Please count the lines in the data below that hold "foram" and answer with the number by itself.
━━━ DATA PROVIDED
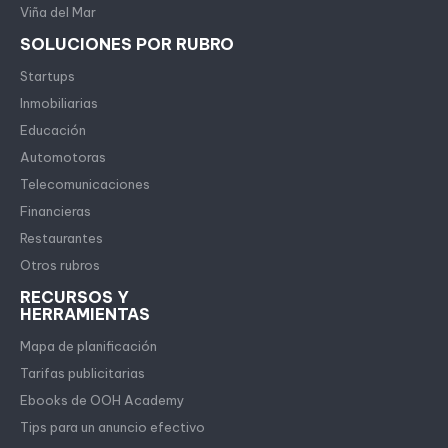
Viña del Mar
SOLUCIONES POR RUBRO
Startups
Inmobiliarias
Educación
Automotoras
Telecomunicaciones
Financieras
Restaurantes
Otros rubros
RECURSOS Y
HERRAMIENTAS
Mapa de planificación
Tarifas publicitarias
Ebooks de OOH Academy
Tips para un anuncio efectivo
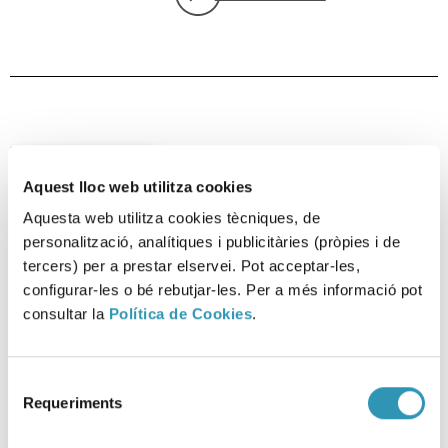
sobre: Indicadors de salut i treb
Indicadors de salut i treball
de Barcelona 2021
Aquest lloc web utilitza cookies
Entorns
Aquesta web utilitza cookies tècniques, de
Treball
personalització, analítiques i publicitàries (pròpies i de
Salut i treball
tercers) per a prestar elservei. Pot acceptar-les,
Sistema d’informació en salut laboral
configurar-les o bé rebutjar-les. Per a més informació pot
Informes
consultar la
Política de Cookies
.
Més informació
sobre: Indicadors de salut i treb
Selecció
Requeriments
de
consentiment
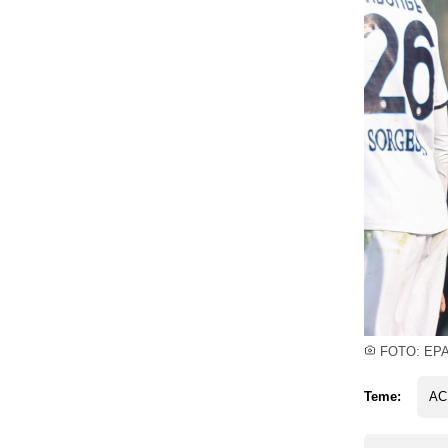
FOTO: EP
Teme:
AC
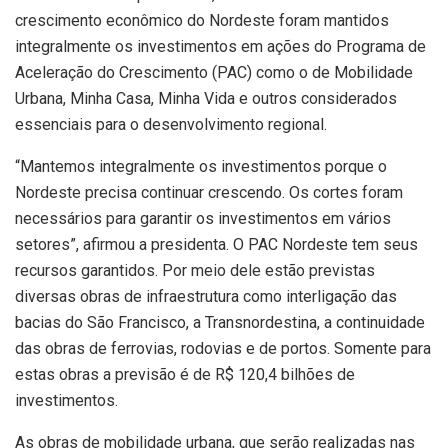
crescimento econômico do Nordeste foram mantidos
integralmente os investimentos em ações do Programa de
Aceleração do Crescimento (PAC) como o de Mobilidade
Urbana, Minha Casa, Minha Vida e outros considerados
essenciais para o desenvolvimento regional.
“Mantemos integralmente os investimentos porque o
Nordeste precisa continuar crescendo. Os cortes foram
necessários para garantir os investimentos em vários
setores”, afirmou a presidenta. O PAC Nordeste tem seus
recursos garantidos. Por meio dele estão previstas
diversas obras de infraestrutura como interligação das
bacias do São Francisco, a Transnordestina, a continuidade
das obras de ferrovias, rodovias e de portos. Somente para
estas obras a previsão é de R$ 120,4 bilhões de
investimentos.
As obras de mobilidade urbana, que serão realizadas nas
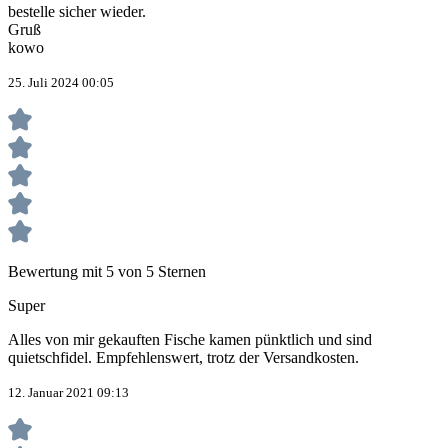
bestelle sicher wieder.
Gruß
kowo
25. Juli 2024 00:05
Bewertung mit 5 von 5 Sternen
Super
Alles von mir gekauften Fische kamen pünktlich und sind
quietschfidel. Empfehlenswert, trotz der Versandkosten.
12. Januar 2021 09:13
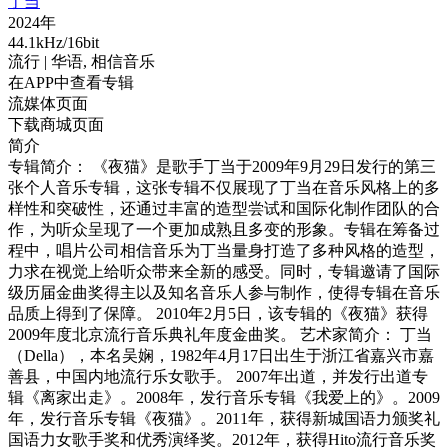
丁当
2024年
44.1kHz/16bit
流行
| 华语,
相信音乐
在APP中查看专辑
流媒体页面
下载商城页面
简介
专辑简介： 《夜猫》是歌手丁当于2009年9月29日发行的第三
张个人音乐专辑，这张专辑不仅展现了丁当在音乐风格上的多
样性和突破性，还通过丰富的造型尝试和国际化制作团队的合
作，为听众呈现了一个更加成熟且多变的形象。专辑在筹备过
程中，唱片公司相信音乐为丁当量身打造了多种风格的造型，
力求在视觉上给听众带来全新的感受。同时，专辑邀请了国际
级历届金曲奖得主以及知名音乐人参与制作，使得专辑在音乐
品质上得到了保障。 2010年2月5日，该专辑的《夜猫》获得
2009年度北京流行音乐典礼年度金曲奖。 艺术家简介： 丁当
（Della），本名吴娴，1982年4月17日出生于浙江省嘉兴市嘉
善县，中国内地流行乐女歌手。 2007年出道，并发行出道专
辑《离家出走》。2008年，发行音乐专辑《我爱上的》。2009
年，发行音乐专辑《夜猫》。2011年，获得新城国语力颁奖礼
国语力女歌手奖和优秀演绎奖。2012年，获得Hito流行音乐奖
━━━━━━
--- TASK SOLUTION ---
2